This work addresses conditional independence testing under the Gaussian additive noise model, where the key challenge lies in efficiently estimating the correlation of regression residuals. We propose a test based on the Pearson correlation coefficient computed from these residuals and establish, for the first time, that this estimator achieves semiparametric efficiency within this model, thereby attaining optimal statistical efficiency. An asymptotic inference framework is developed to support the proposed method, and both theoretical analysis and simulations demonstrate that it nearly reaches oracle efficiency—maintaining strict Type I error control while substantially improving statistical power. The method is successfully applied to uncover the conditional dependence structure among U.S. stock returns.

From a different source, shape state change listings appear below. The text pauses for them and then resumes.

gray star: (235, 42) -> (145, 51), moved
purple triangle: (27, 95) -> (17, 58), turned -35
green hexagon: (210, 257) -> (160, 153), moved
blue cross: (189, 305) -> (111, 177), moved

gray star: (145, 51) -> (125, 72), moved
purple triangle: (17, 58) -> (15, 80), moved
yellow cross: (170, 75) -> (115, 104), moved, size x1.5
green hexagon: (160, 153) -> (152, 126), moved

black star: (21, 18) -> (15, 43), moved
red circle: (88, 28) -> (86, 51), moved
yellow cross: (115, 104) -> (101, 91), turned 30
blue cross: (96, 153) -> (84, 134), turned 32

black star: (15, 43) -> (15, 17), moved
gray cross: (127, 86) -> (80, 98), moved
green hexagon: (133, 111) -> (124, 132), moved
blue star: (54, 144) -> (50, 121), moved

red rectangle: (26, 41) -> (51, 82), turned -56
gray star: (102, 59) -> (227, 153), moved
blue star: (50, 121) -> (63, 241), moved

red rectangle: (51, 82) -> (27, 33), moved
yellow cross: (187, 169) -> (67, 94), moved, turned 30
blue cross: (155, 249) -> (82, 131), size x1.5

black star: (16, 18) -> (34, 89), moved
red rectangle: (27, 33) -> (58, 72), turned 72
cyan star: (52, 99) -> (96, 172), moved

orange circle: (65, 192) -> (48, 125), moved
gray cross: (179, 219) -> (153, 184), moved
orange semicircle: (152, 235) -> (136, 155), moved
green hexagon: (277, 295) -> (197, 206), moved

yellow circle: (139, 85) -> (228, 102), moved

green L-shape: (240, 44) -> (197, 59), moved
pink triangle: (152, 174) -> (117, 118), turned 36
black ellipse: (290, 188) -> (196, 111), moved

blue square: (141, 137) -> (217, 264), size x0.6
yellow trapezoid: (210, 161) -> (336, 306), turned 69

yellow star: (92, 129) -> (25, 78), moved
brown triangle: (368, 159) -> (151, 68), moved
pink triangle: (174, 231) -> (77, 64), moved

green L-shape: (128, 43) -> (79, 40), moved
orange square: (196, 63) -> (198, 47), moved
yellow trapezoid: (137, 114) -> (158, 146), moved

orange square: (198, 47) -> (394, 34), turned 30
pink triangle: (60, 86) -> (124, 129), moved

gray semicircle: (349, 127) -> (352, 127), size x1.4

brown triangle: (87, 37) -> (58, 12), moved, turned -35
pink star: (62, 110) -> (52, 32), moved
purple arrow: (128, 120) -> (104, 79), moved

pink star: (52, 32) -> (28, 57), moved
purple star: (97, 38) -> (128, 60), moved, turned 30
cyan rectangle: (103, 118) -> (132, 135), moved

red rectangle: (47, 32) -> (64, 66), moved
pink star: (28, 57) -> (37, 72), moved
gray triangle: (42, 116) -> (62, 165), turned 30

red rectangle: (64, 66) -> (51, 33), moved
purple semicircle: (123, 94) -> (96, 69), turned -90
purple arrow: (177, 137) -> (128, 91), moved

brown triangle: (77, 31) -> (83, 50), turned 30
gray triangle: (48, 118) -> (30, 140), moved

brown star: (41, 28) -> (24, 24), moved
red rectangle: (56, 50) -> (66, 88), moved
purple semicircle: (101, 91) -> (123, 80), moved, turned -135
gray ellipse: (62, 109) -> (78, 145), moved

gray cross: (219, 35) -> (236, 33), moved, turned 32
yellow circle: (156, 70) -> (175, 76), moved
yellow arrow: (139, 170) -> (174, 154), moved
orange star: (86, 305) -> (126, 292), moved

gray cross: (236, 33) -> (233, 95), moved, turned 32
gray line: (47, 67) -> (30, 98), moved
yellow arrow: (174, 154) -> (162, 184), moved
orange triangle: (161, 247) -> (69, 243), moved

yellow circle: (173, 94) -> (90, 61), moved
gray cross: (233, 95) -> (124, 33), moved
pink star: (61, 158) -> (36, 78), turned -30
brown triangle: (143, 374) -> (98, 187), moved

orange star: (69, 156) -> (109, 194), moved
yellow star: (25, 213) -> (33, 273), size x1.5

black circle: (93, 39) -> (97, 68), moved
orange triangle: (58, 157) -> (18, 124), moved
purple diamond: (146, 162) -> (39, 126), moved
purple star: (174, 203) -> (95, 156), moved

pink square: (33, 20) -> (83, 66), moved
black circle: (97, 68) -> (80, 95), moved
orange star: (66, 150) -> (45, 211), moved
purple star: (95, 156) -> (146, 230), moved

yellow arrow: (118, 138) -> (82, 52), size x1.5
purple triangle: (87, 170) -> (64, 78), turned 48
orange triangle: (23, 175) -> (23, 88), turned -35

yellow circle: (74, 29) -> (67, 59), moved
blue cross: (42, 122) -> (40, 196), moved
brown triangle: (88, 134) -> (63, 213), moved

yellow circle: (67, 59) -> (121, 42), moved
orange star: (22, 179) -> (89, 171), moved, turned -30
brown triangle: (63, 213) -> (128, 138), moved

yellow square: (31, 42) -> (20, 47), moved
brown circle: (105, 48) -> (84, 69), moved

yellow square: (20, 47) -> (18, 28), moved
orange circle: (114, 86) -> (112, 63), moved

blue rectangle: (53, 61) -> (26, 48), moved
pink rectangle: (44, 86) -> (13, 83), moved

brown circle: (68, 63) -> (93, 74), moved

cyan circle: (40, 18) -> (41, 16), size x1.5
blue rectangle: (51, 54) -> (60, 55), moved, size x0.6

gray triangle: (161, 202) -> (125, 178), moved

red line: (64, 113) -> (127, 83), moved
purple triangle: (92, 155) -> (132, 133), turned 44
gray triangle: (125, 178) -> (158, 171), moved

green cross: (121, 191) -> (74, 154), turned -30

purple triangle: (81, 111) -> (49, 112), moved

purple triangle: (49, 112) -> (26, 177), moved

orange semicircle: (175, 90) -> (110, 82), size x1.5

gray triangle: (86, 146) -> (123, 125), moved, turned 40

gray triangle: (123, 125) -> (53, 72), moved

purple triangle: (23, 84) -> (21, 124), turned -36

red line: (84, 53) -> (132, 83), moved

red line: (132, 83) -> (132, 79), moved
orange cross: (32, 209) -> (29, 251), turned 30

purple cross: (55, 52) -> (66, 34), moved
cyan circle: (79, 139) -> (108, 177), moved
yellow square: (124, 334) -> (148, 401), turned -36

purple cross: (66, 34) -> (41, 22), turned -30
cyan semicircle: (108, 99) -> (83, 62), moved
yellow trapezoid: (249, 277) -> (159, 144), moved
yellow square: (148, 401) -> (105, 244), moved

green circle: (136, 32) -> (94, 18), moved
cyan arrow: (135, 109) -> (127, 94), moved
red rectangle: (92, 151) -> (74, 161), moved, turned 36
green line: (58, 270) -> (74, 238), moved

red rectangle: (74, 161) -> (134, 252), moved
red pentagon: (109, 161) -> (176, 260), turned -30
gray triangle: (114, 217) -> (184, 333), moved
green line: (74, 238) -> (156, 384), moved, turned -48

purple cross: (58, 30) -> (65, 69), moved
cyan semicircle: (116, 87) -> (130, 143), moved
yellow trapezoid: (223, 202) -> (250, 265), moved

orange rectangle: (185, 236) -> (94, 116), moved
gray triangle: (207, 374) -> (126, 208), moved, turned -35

This paper studies conditional independence testing under the Gaussian additive noise model (GANM), where two variables are modeled as nonlinear functions of covariates with independent bivariate Gaussian regression errors. Under this framework, conditional independence can be characterized by the correlation coefficient of the regression errors, which motivates a test based on the Pearson correlation coefficient computed from the fitted residuals. Despite its simple form, the asymptotic behavior and statistical efficiency of the resulting test have not been well understood. In this paper, we develop the semiparametric efficiency theory under GANM and show, surprisingly, that the efficient estimator coincides exactly with the ordinary residual Pearson correlation estimator. We further establish the asymptotic properties of the proposed test and develop the corresponding inference procedure. Simulation studies demonstrate that the proposed method achieves near-oracle efficiency and competitive empirical power while maintaining valid Type I error control. We further apply the proposed test to conditional dependence analysis of U.S. stock returns.